(Stored records)
◇ ◇ ◇

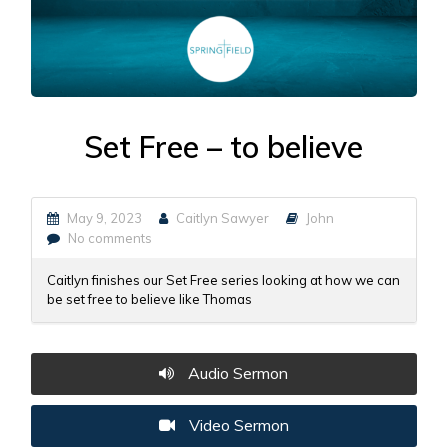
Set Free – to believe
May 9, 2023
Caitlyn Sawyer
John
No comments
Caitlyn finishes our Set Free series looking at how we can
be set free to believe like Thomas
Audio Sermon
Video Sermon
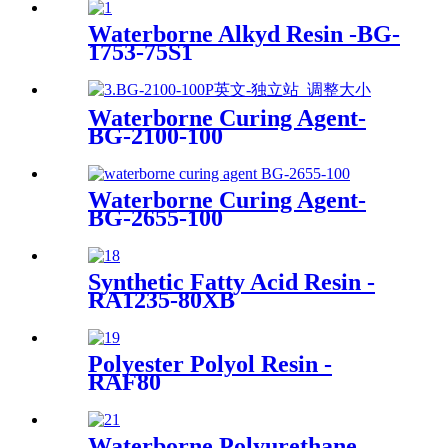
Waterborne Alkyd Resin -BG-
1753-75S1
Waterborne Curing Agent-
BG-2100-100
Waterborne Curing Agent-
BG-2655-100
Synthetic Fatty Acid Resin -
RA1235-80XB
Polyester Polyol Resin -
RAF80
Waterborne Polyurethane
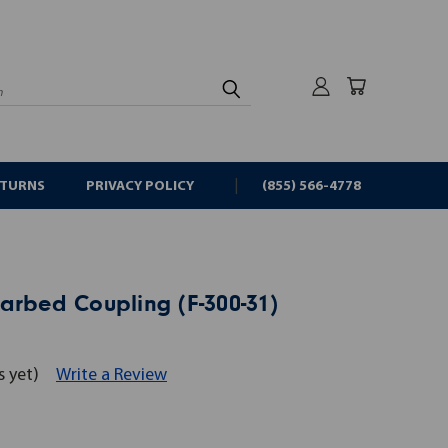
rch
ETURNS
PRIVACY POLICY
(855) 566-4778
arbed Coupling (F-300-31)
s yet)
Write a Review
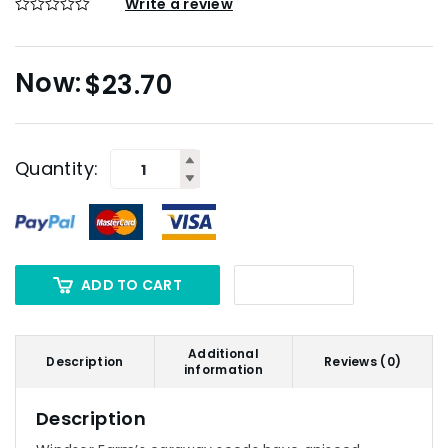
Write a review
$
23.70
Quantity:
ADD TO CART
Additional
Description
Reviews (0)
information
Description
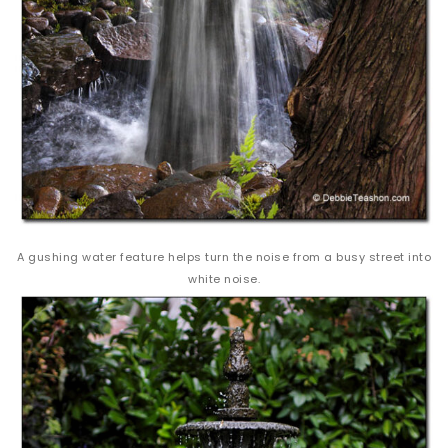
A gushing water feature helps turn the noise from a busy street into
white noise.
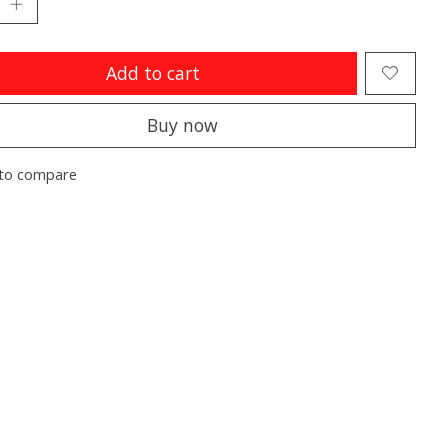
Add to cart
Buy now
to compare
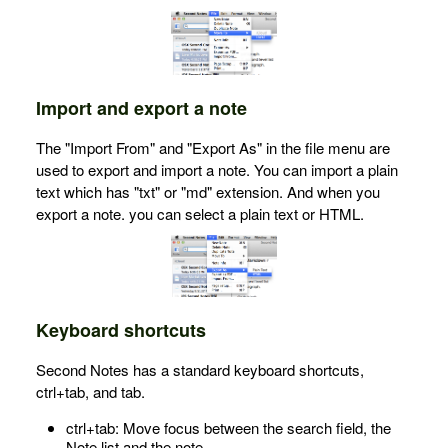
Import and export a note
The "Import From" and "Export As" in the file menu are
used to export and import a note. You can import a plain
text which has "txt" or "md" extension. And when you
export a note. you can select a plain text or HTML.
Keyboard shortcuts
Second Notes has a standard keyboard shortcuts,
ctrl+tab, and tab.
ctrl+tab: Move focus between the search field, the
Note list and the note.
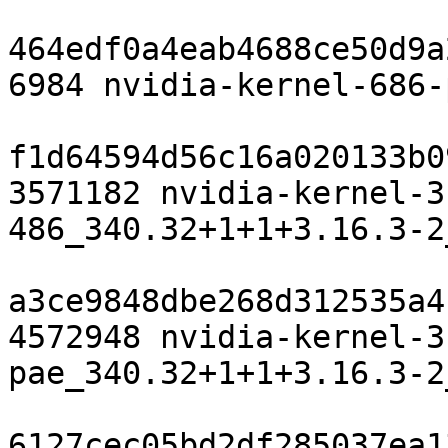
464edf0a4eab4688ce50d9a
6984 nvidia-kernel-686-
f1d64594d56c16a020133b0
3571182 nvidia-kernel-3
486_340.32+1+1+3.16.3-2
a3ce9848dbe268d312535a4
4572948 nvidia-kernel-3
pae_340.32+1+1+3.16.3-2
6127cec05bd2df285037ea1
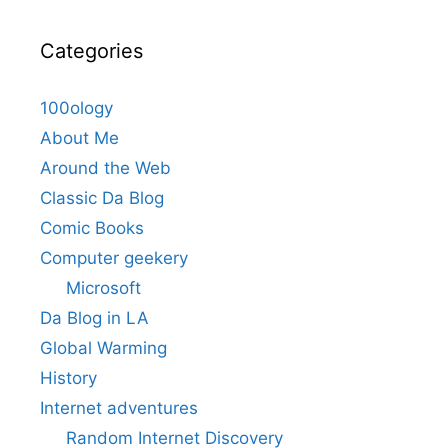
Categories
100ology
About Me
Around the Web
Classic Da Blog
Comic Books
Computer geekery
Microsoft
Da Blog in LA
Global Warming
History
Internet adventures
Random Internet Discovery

◇ ◇ ◇

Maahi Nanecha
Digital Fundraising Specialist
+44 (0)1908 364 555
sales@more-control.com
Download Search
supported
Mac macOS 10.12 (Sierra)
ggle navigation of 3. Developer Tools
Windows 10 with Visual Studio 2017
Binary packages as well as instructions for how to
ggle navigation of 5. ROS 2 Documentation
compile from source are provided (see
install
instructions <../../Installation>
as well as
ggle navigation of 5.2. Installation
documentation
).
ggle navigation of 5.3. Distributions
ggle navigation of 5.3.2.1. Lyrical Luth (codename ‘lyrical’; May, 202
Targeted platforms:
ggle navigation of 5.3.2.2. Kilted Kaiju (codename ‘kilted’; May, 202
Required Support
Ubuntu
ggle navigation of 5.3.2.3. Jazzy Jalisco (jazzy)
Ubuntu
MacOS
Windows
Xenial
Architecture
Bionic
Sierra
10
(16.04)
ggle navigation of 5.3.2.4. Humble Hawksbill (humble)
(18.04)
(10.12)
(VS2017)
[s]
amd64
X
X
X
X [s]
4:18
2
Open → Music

◇ ◇ ◇

PROBLEM REQUIREMENTS
From the records above, transcribe only the stretch from the line with "Set Free – to believe" through the line with "text which has", keeping both ends. Omit pictures.

EXERCISE ANSWER
Set Free – to believe
May 9, 2023
Caitlyn Sawyer
John
No comments
Caitlyn finishes our Set Free series looking at how we can
be set free to believe like Thomas
Audio Sermon
Video Sermon
Waterborne Alkyd Resin -BG-
1753-75S1
Waterborne Curing Agent-
BG-2100-100
Waterborne Curing Agent-
BG-2655-100
Synthetic Fatty Acid Resin -
RA1235-80XB
Polyester Polyol Resin -
RAF80
Waterborne Polyurethane
rch
ETURNS
PRIVACY POLICY
(855) 566-4778
arbed Coupling (F-300-31)
s yet)
Write a Review
Write a review
$
23.70
Quantity:
ADD TO CART
Additional
Description
Reviews (0)
information
Description
A gushing water feature helps turn the noise from a busy street into
white noise.
Add to cart
Buy now
to compare
Import and export a note
The "Import From" and "Export As" in the file menu are
used to export and import a note. You can import a plain
text which has "txt" or "md" extension. And when you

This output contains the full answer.